The document adopted Wednesday represents the latest update to a set of policies that Goldberg first put in place in 2015 with the idea that it would lead to positive economic impacts on the companies, their effectiveness and the pension fund's returns. PRIM's proxy voting policy has been updated occasionally since then.

"I think the last time that we updated this policy we were cutting edge amongst our peers and we are now pushing the envelope even further," Theresa McGoldrick, the national executive vice president of the National Association of Government Employees who represents the State Employees' Retirement Board on the PRIM Board, said. "It's promoted good financial returns. As a fiduciary I'm proud of that, but it's also the right thing to do in holding the invested accountable at improving diversity."

Goldberg said "an enormous amount of research" supports the direction the new policy will take PRIM and that "it's not just a valiant thing to do in terms of correcting so many of the inequities that we've seen." She also pointed out that nothing about the policy would prevent PRIM from voting on operating issues.

"We may be cutting edge but that's OK because that's how we started off six years ago when we first implemented the new proxy voting guidelines that began at 25 percent and very quickly funds all over the country joined in and it has made a difference," Goldberg said. "Today what we are finding is every major corporation in America is seeking advice on how to actually implement real diversity initiatives including their suppliers, including the other companies that they work with, and so we are on a trend and leading as we should be for Massachusetts."

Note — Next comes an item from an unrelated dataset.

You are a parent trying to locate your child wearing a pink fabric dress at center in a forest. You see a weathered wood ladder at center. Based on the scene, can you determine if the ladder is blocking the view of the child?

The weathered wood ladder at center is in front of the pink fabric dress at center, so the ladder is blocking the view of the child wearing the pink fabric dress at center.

For one member of the PRIM Board, the decision to take a cutting-edge stance came without sufficient discussion among members of the board.

"I am supportive of the proposal -- so that is a yes -- because it is consistent with PRIM's view, one which I of course strongly share and support, that there should be greater diversity on corporate boards," Peter Monaco, managing director of Boston-based asset management firm Raptor Group and one of Gov. Charlie Baker's appointees to the PRIM Board, said. "I would like to suggest, however, that in the future particularly in any area in which PRIM is adopting what is clearly a leadership get-out-ahead-of-the-pack position, that we just spend a little more time as a full PRIM board discussing it whatever it is, be it proxy voting, be it anything else really."

Former PRIM Executive Director James Hearty, who serves as Baker's designee on the PRIM Board, abstained from the vote and Goldberg said she "was aware of Jim Hearty's discomfort with it" ahead of the vote. No board member voted in opposition.